Two conditions found essential for creating a reader

Two conditions found essential for creating a reader are (1) an early environment that offers literary experience, that is, a print-filled environment (books, magazines, newspapers, etc.), and adults reading these materials, and (2) a caring adult to introduce the child to literary pleasure. The public library meets both requirements

Librarians Can Help Parents and Caregivers

Librarians can help parents and caregivers by making available quality books on parenting and appropriate children’s literature, such as lullaby and song books, Mother Goose rhymes, and books showing objects, patterns, and other stimuli. Librarians can also encourage parents and caregivers to talk, sing, and read to their infants.

Public library programs offer wonderful opportunities for promoting school-readiness skills in children

Public library programs offer wonderful opportunities for promoting school-readiness skills in children and creating positive associations with books while showing parents how important these skills are and how to reinforce them at home.

Parents are given books to read aloud to their children

In family programs at some public libraries, parents are given books to read aloud to their children during the actual sessions. Peer pressure and gentle librarian encouragement inspires them to share the book with their child, even if it is not something that they routinely do at home. However, the hope is that after doing it week after week at the public library, they will grow accustomed to book-sharing behavior and begin reading aloud to their child at home also. Some libraries allow the parents to keep the books, increasing the likelihood that they will continue reading aloud to their child at home.
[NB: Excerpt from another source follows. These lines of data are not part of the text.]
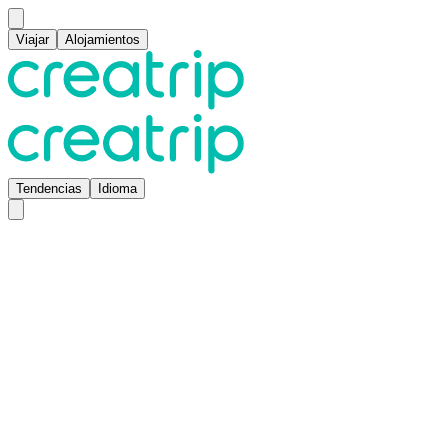
Viajar
Alojamientos
Tendencias
Idioma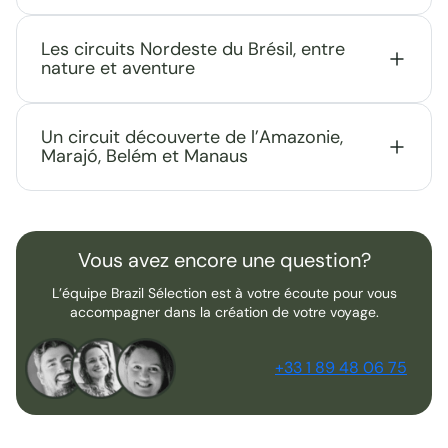
Les circuits Nordeste du Brésil, entre
nature et aventure
Un circuit découverte de l’Amazonie,
Marajó, Belém et Manaus
Vous avez encore une question?
L’équipe Brazil Sélection est à votre écoute pour vous
accompagner dans la création de votre voyage.
+33 1 89 48 06 75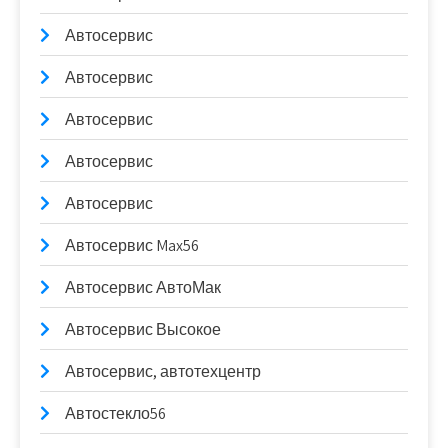
Автосервис
Автосервис
Автосервис
Автосервис
Автосервис
Автосервис Max56
Автосервис АвтоМак
Автосервис Высокое
Автосервис, автотехцентр
Автостекло56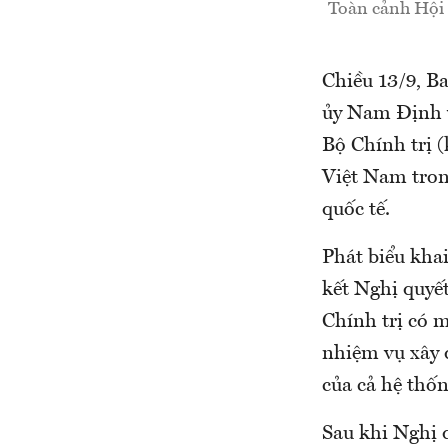
Toàn cảnh Hội 
Chiều 13/9, B
ủy Nam Định v
Bộ Chính trị 
Việt Nam tron
quốc tế.
Phát biểu kha
kết Nghị quyế
Chính trị có 
nhiệm vụ xây 
của cả hệ thố
Sau khi Nghị q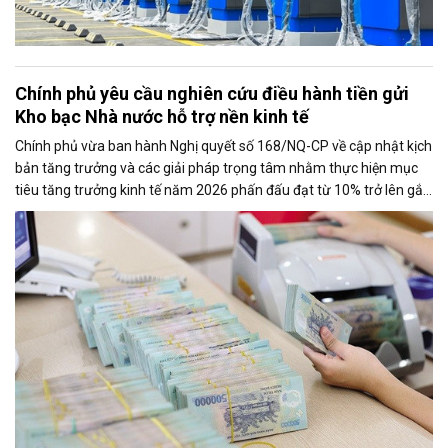
Chính phủ yêu cầu nghiên cứu điều hành tiền gửi
Kho bạc Nhà nước hỗ trợ nền kinh tế
Chính phủ vừa ban hành Nghị quyết số 168/NQ-CP về cập nhật kịch
bản tăng trưởng và các giải pháp trọng tâm nhằm thực hiện mục
tiêu tăng trưởng kinh tế năm 2026 phấn đấu đạt từ 10% trở lên gắn
với giữ vững ổn định kinh tế vĩ mô. Một trong những nhiệm vụ đáng
chú ý là nghiên cứu điều hành tiền gửi của Kho bạc Nhà nước tại
các ngân hàng thương mại để tăng nguồn vốn ngắn hạn cho nền
kinh tế.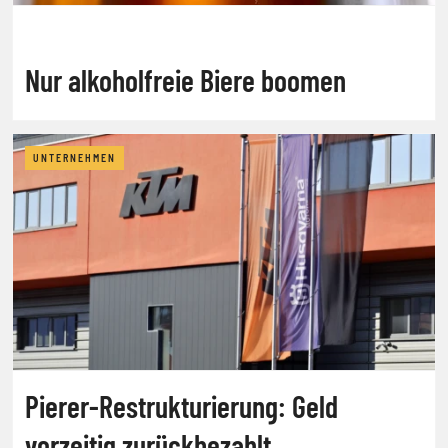
Nur alkoholfreie Biere boomen
UNTERNEHMEN
Pierer-Restrukturierung: Geld
vorzeitig zurückbezahlt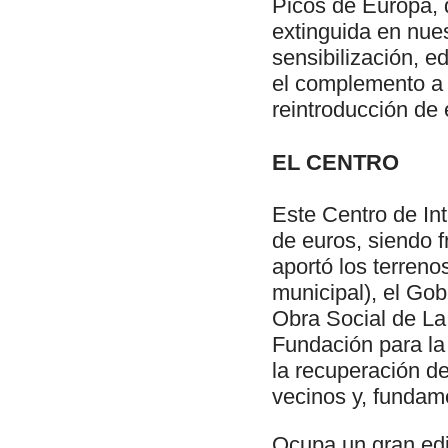
Picos de Europa, 
extinguida en nue
sensibilización, e
el complemento a 
reintroducción de
EL CENTRO
Este Centro de In
de euros, siendo f
aportó los terreno
municipal), el Gob
Obra Social de La 
Fundación para la
la recuperación de
vecinos y, fundam
Ocupa un gran edi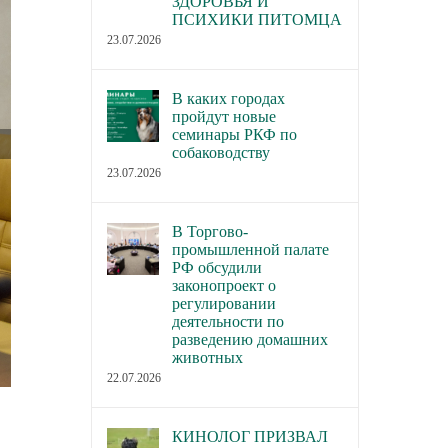
ЗДОРОВЬЯ И
ПСИХИКИ ПИТОМЦА
23.07.2026
В каких городах
пройдут новые
семинары РКФ по
собаководству
23.07.2026
В Торгово-
промышленной палате
РФ обсудили
законопроект о
регулировании
деятельности по
разведению домашних
животных
22.07.2026
КИНОЛОГ ПРИЗВАЛ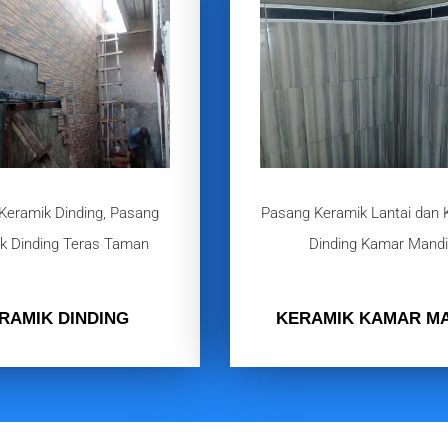
Keramik Dinding, Pasang
Pasang Keramik Lantai dan 
k Dinding Teras Taman
Dinding Kamar Mand
RAMIK DINDING
KERAMIK KAMAR M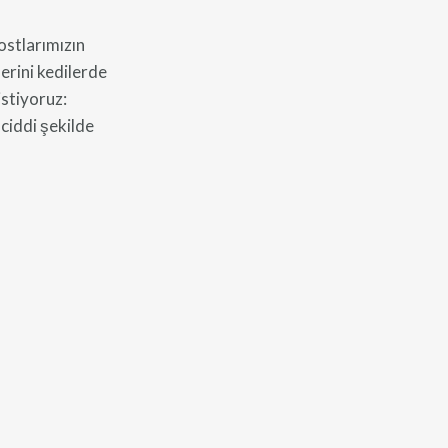
ostlarımızın
lerini kedilerde
istiyoruz:
 ciddi şekilde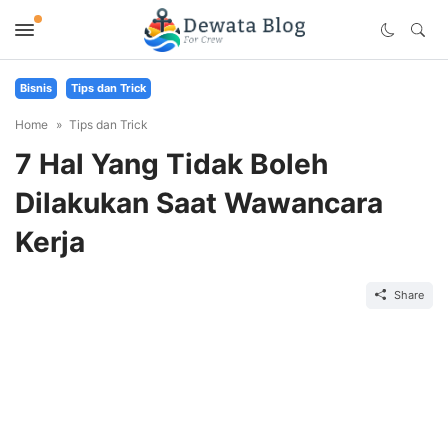
Bisnis
Tips dan Trick
Home
Tips dan Trick
7 Hal Yang Tidak Boleh
Dilakukan Saat Wawancara
Kerja
Share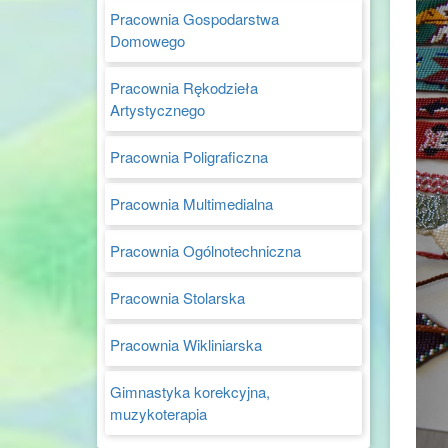
Pracownia Gospodarstwa
Domowego
Pracownia Rękodzieła
Artystycznego
Pracownia Poligraficzna
Pracownia Multimedialna
Pracownia Ogólnotechniczna
Pracownia Stolarska
Pracownia Wikliniarska
Gimnastyka korekcyjna,
muzykoterapia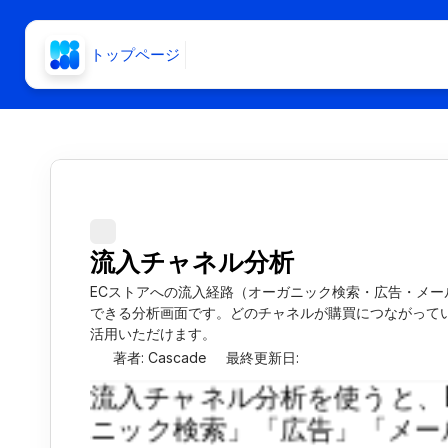
トップページ
流入チャネル分析
ECストアへの流入経路（オーガニック検索・広告・メー
できる分析画面です。どのチャネルが購買につながって
活用いただけます。
著者: Cascade
最終更新日: 
流入チャネル分析を使うと、
ニック検索」「広告」「メー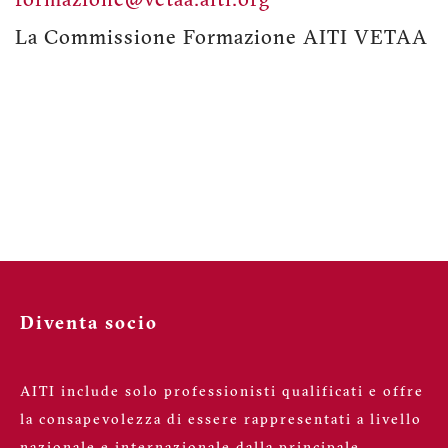
formazione@vetaa.aiti.org
La Commissione Formazione AITI VETAA
Diventa socio
AITI include solo professionisti qualificati e offre
la consapevolezza di essere rappresentati a livello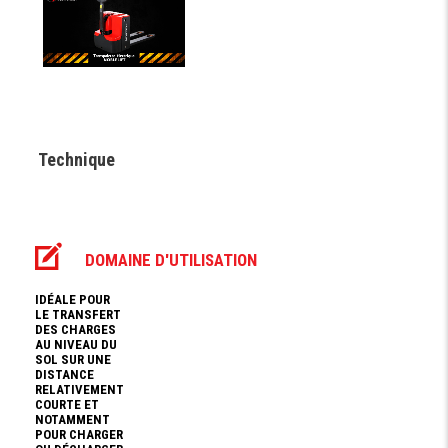
Technique
DOMAINE D'UTILISATION
IDÉALE POUR
LE TRANSFERT
DES CHARGES
AU NIVEAU DU
SOL SUR UNE
DISTANCE
RELATIVEMENT
COURTE ET
NOTAMMENT
POUR CHARGER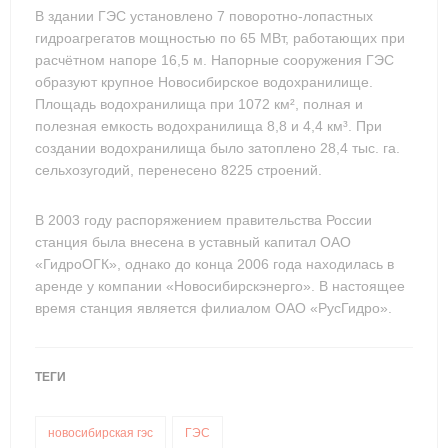
В здании ГЭС установлено 7 поворотно-лопастных
гидроагрегатов мощностью по 65 МВт, работающих при
расчётном напоре 16,5 м. Напорные сооружения ГЭС
образуют крупное Новосибирское водохранилище.
Площадь водохранилища при 1072 км², полная и
полезная емкость водохранилища 8,8 и 4,4 км³. При
создании водохранилища было затоплено 28,4 тыс. га.
сельхозугодий, перенесено 8225 строений.
В 2003 году распоряжением правительства России
станция была внесена в уставный капитал ОАО
«ГидроОГК», однако до конца 2006 года находилась в
аренде у компании «Новосибирскэнерго». В настоящее
время станция является филиалом ОАО «РусГидро».
ТЕГИ
новосибирская гэс
ГЭС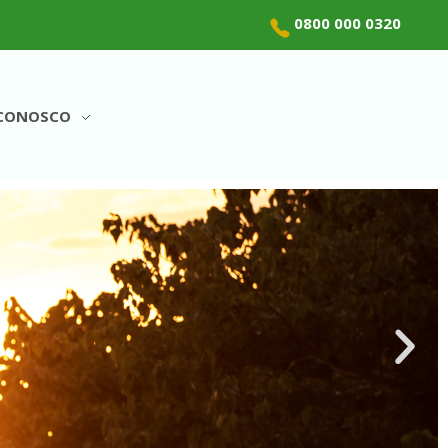
0800 000 0320
 CONOSCO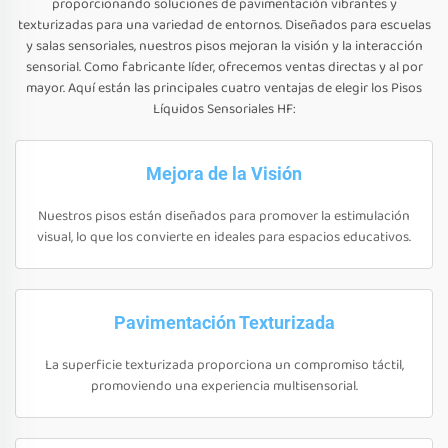
proporcionando soluciones de pavimentación vibrantes y
texturizadas para una variedad de entornos. Diseñados para escuelas
y salas sensoriales, nuestros pisos mejoran la visión y la interacción
sensorial. Como fabricante líder, ofrecemos ventas directas y al por
mayor. Aquí están las principales cuatro ventajas de elegir los Pisos
Líquidos Sensoriales HF:
Mejora de la Visión
Nuestros pisos están diseñados para promover la estimulación
visual, lo que los convierte en ideales para espacios educativos.
Pavimentación Texturizada
La superficie texturizada proporciona un compromiso táctil,
promoviendo una experiencia multisensorial.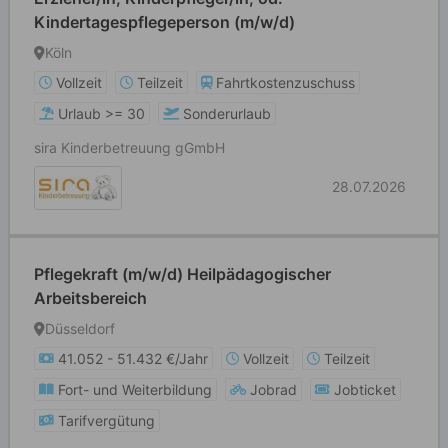
Kindertagespflegeperson (m/w/d)
Köln
Vollzeit
Teilzeit
Fahrtkostenzuschuss
Urlaub >= 30
Sonderurlaub
sira Kinderbetreuung gGmbH
28.07.2026
Pflegekraft (m/w/d) Heilpädagogischer
Arbeitsbereich
Düsseldorf
41.052 - 51.432 €/Jahr
Vollzeit
Teilzeit
Fort- und Weiterbildung
Jobrad
Jobticket
Tarifvergütung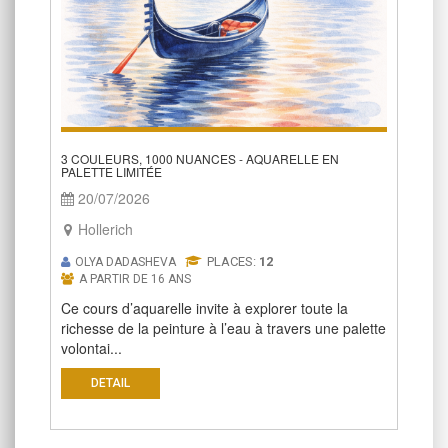
3 COULEURS, 1000 NUANCES - AQUARELLE EN
PALETTE LIMITÉE
20/07/2026
Hollerich
PLACES:
12
OLYA DADASHEVA
A PARTIR DE 16 ANS
Ce cours d’aquarelle invite à explorer toute la
richesse de la peinture à l’eau à travers une palette
volontai...
DETAIL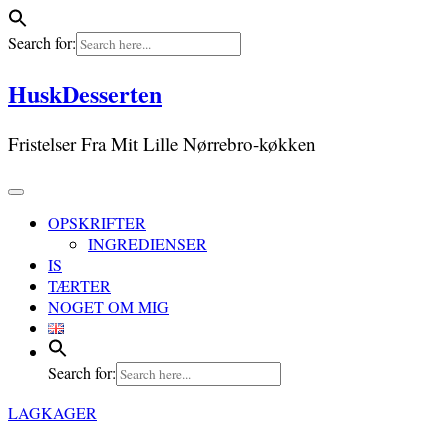
Search for:
Skip
HuskDesserten
to
content
Fristelser Fra Mit Lille Nørrebro-køkken
OPSKRIFTER
INGREDIENSER
IS
TÆRTER
NOGET OM MIG
Search for:
LAGKAGER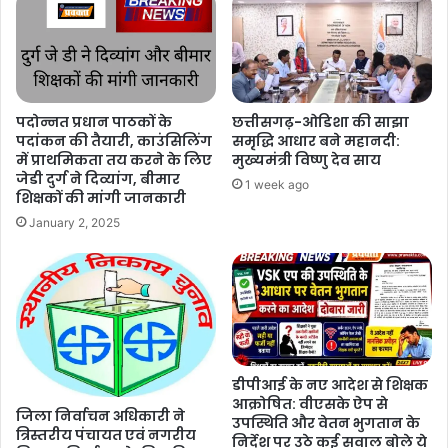
पदोन्नत प्रधान पाठकों के
छत्तीसगढ़-ओडिशा की साझा
पदांकन की तैयारी, काउंसिलिंग
समृद्धि आधार बने महानदी:
में प्राथमिकता तय करने के लिए
मुख्यमंत्री विष्णु देव साय
जेडी दुर्ग ने दिव्यांग, बीमार
1 week ago
शिक्षकों की मांगी जानकारी
January 2, 2025
डीपीआई के नए आदेश से शिक्षक
आक्रोषित: वीएसके ऐप से
जिला निर्वाचन अधिकारी ने
उपस्थिति और वेतन भुगतान के
त्रिस्तरीय पंचायत एवं नगरीय
निर्देश पर उठे कई सवाल बोले ये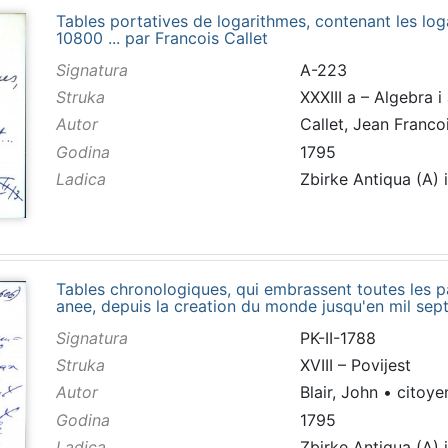
Tables portatives de logarithmes, contenant les lo
10800 ... par Francois Callet
Signatura
A-223
Struka
XXXIII a – Algebra i
Autor
Callet, Jean Franco
Godina
1795
Ladica
Zbirke Antiqua (A) 
Tables chronologiques, qui embrassent toutes les par
anee, depuis la creation du monde jusqu'en mil sept 
Signatura
PK-II-1788
Struka
XVIII – Povijest
Autor
Blair, John
•
citoye
Godina
1795
Ladica
Zbirke Antiqua (A) 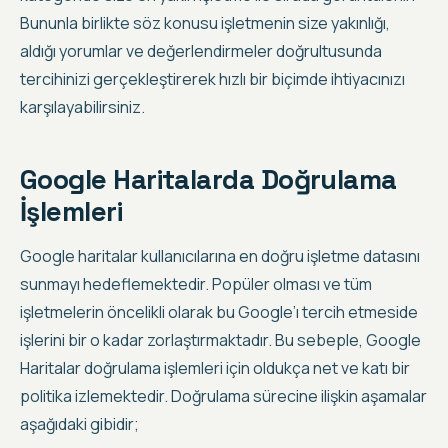
Bununla birlikte söz konusu işletmenin size yakınlığı,
aldığı yorumlar ve değerlendirmeler doğrultusunda
tercihinizi gerçekleştirerek hızlı bir biçimde ihtiyacınızı
karşılayabilirsiniz.
Google Haritalarda Doğrulama
İşlemleri
Google haritalar kullanıcılarına en doğru işletme datasını
sunmayı hedeflemektedir. Popüler olması ve tüm
işletmelerin öncelikli olarak bu Google’ı tercih etmeside
işlerini bir o kadar zorlaştırmaktadır. Bu sebeple,
Google
Haritalar doğrulama işlemleri için oldukça net ve katı bir
politika izlemektedir
. Doğrulama sürecine ilişkin aşamalar
aşağıdaki gibidir;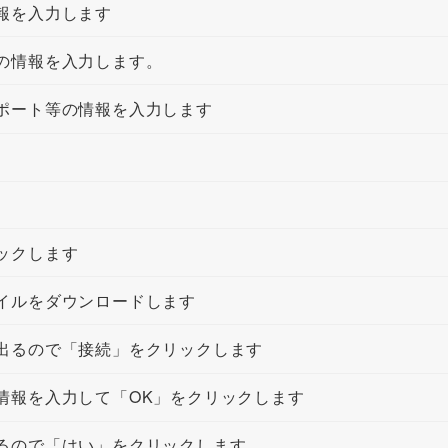
報を入力します
の情報を入力します。
ポート等の情報を入力します
ックします
イルをダウンロードします
出るので「接続」をクリックします
情報を入力して「OK」をクリックします
るので「はい」をクリックします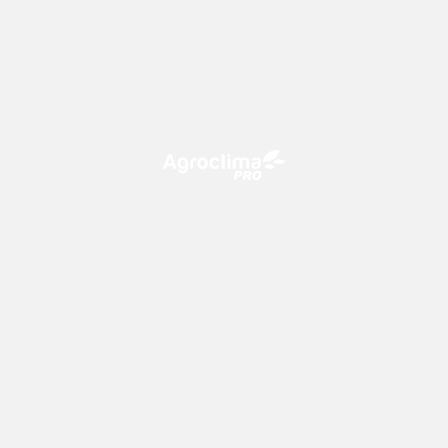
O Agroclima PRO é uma plataforma de agricultura digital,
que utiliza o conhecimento meteorológico a favor do
campo!
CONTATO
consultoria@climatempo.com.br
Siga-nos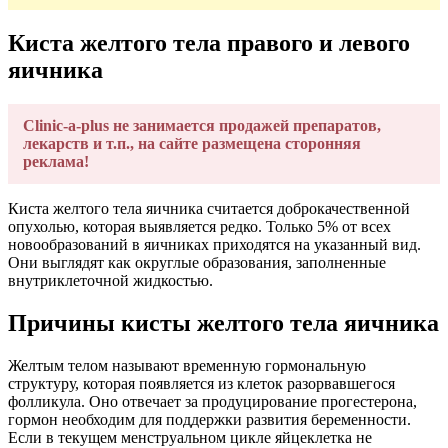
Киста желтого тела правого и левого
яичника
Clinic-a-plus не занимается продажей препаратов,
лекарств и т.п., на сайте размещена сторонняя
реклама!
Киста желтого тела яичника считается доброкачественной
опухолью, которая выявляется редко. Только 5% от всех
новообразований в яичниках приходятся на указанный вид.
Они выглядят как округлые образования, заполненные
внутриклеточной жидкостью.
Причины кисты желтого тела яичника
Желтым телом называют временную гормональную
структуру, которая появляется из клеток разорвавшегося
фолликула. Оно отвечает за продуцирование прогестерона,
гормон необходим для поддержки развития беременности.
Если в текущем менструальном цикле яйцеклетка не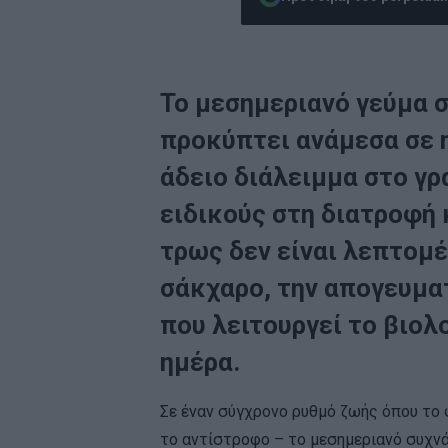
Το μεσημεριανό γεύμα 
προκύπτει ανάμεσα σε m
άδειο διάλειμμα στο γ
ειδικούς στη διατροφή 
τρως δεν είναι λεπτομέ
σάκχαρο, την απογευματ
που λειτουργεί το βιολ
ημέρα.
Σε έναν σύγχρονο ρυθμό ζωής όπου το
το αντίστροφο – το μεσημεριανό συχνά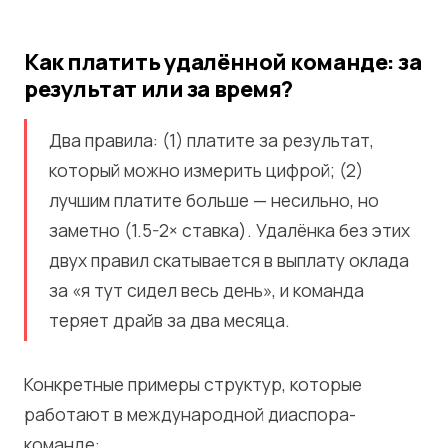
Как платить удалённой команде: за
результат или за время?
Два правила: (1) платите за результат,
который можно измерить цифрой; (2)
лучшим платите больше — несильно, но
заметно (1.5-2× ставка). Удалёнка без этих
двух правил скатывается в выплату оклада
за «я тут сидел весь день», и команда
теряет драйв за два месяца.
Конкретные примеры структур, которые
работают в международной диаспора-
команде: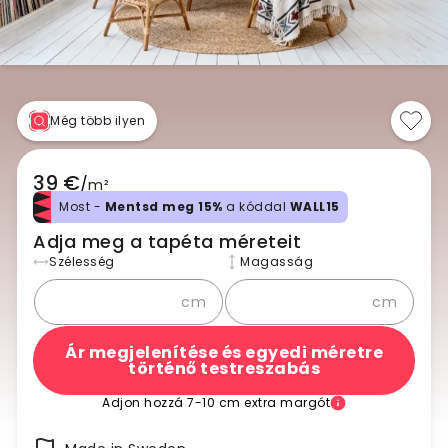
Még több ilyen
39 €
/
m²
Most -
Mentsd meg 15%
a kóddal
WALL15
Adja meg a tapéta méreteit
Szélesség
Magasság
cm
cm
Ár megjelenítése és egyedi méretre
történő testreszabás
Adjon hozzá 7-10 cm extra margót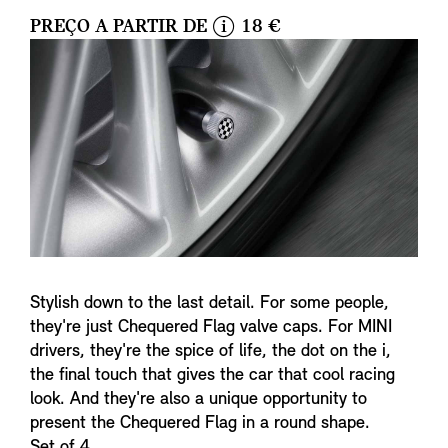
PREÇO A PARTIR DE
18 €
i
n
f
o
Stylish down to the last detail. For some people,
they're just Chequered Flag valve caps. For MINI
drivers, they're the spice of life, the dot on the i,
the final touch that gives the car that cool racing
look. And they're also a unique opportunity to
present the Chequered Flag in a round shape.
Set of 4.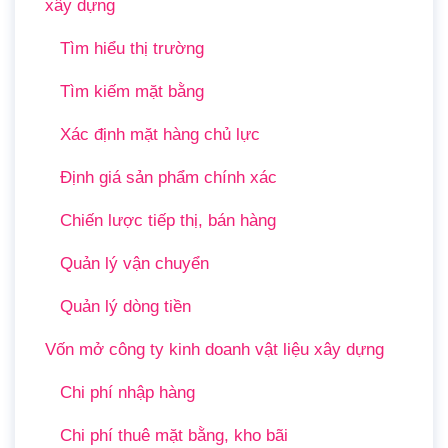
xây dựng
Tìm hiểu thị trường
Tìm kiếm mặt bằng
Xác định mặt hàng chủ lực
Định giá sản phẩm chính xác
Chiến lược tiếp thị, bán hàng
Quản lý vận chuyển
Quản lý dòng tiền
Vốn mở công ty kinh doanh vật liệu xây dựng
Chi phí nhập hàng
Chi phí thuê mặt bằng, kho bãi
Children should be ready for school and public libraries may play a vital role in this process

The [author’s] study took place in a Midwestern county with a population of approximately 120.000… Poverty level of the county was 12% and this level even goes higher for under the age of 18 year old children, 14.1%. Approximately 15.000 children were enrolled in K-12 schools in 1999. 30% of these children were eligible for free or reduced fee lunch program (CAPE,2007). These data show that, at-risk children’s number is high enough not to be ignored. These children should be ready for school and public libraries may play a vital role in this process.